(Data extracted from a collection)

Start of Block

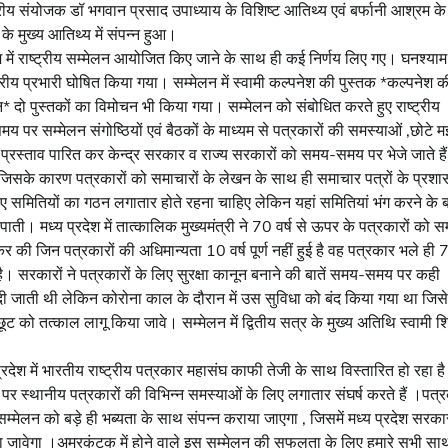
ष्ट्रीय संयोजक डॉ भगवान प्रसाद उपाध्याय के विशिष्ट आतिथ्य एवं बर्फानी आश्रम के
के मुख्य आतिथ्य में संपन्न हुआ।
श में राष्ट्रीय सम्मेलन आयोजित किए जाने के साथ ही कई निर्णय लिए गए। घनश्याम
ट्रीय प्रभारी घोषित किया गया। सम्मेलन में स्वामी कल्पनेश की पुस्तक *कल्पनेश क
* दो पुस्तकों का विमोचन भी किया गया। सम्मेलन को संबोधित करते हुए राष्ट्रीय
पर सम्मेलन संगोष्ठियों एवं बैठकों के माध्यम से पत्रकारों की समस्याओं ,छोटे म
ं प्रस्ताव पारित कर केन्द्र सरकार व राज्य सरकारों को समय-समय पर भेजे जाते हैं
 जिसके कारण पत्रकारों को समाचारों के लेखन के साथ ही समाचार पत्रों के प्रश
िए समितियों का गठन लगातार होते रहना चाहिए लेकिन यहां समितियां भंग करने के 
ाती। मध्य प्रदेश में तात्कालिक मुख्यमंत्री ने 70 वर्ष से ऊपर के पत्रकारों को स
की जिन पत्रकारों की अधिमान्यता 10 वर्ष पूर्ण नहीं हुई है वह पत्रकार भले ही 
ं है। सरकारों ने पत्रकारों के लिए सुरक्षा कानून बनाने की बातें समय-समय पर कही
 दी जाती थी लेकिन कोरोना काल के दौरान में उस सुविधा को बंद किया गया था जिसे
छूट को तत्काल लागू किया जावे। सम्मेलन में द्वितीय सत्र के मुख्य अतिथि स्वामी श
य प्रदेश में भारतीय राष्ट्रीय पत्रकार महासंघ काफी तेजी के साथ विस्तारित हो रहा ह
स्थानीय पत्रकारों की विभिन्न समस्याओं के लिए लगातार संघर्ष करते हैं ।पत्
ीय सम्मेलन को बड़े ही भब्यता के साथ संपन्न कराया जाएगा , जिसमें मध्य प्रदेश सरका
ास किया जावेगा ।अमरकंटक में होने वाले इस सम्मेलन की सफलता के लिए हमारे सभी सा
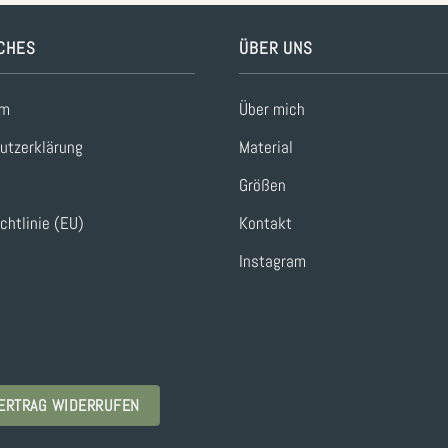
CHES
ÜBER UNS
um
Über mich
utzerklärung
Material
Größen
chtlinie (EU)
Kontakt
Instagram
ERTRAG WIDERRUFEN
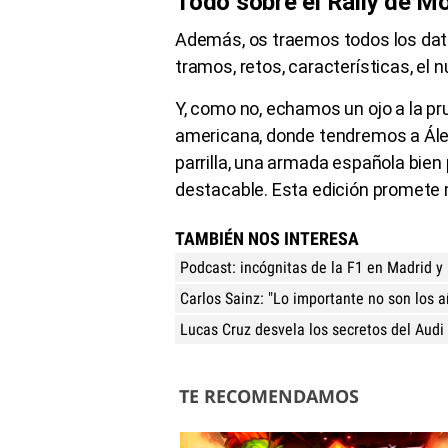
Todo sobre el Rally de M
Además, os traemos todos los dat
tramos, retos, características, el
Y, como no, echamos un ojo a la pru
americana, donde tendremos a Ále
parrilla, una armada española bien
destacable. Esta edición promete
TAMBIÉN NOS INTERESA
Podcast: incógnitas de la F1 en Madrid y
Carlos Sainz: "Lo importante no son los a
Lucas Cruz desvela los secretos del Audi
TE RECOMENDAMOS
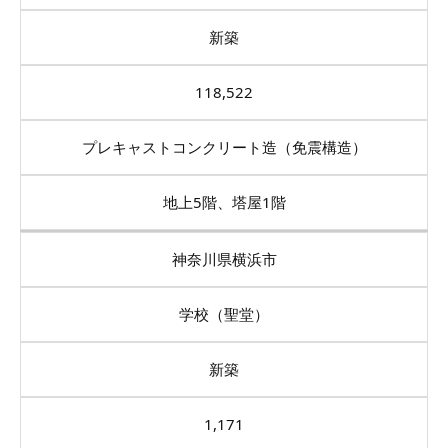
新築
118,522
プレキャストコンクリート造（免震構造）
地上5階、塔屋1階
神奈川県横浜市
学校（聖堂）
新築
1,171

End of Block

_WORK TO BE COMPLETED_:
Retype the records in full. Do not carry over the images.

_RESPONSE BELOW_:
ष्ट्रीय संयोजक डॉ भगवान प्रसाद उपाध्याय के विशिष्ट आतिथ्य एवं बर्फानी आश्रम के
के मुख्य आतिथ्य में संपन्न हुआ।
श में राष्ट्रीय सम्मेलन आयोजित किए जाने के साथ ही कई निर्णय लिए गए। घनश्याम
ट्रीय प्रभारी घोषित किया गया। सम्मेलन में स्वामी कल्पनेश की पुस्तक *कल्पनेश क
* दो पुस्तकों का विमोचन भी किया गया। सम्मेलन को संबोधित करते हुए राष्ट्रीय
पर सम्मेलन संगोष्ठियों एवं बैठकों के माध्यम से पत्रकारों की समस्याओं ,छोटे म
ं प्रस्ताव पारित कर केन्द्र सरकार व राज्य सरकारों को समय-समय पर भेजे जाते हैं
 जिसके कारण पत्रकारों को समाचारों के लेखन के साथ ही समाचार पत्रों के प्रश
िए समितियों का गठन लगातार होते रहना चाहिए लेकिन यहां समितियां भंग करने के 
ाती। मध्य प्रदेश में तात्कालिक मुख्यमंत्री ने 70 वर्ष से ऊपर के पत्रकारों को स
की जिन पत्रकारों की अधिमान्यता 10 वर्ष पूर्ण नहीं हुई है वह पत्रकार भले ही 
ं है। सरकारों ने पत्रकारों के लिए सुरक्षा कानून बनाने की बातें समय-समय पर कही
 दी जाती थी लेकिन कोरोना काल के दौरान में उस सुविधा को बंद किया गया था जिसे
छूट को तत्काल लागू किया जावे। सम्मेलन में द्वितीय सत्र के मुख्य अतिथि स्वामी श
य प्रदेश में भारतीय राष्ट्रीय पत्रकार महासंघ काफी तेजी के साथ विस्तारित हो रहा ह
स्थानीय पत्रकारों की विभिन्न समस्याओं के लिए लगातार संघर्ष करते हैं ।पत्
ीय सम्मेलन को बड़े ही भब्यता के साथ संपन्न कराया जाएगा , जिसमें मध्य प्रदेश सरका
ास किया जावेगा ।अमरकंटक में होने वाले इस सम्मेलन की सफलता के लिए हमारे सभी सा
CHES
ÜBER UNS
um
Über mich
utzerklärung
Material
Größen
chtlinie (EU)
Kontakt
Instagram
ERTRAG WIDERRUFEN
Todo sobre el Rally de M
Además, os traemos todos los dat
tramos, retos, características, el
Y, como no, echamos un ojo a la pru
americana, donde tendremos a Ále
parrilla, una armada española bien
destacable. Esta edición promete
TAMBIÉN NOS INTERESA
Podcast: incógnitas de la F1 en Madrid y
Carlos Sainz: "Lo importante no son los a
Lucas Cruz desvela los secretos del Audi
TE RECOMENDAMOS
新築
118,522
プレキャストコンクリート造（免震構造）
地上5階、塔屋1階
神奈川県横浜市
学校（聖堂）
新築
1,171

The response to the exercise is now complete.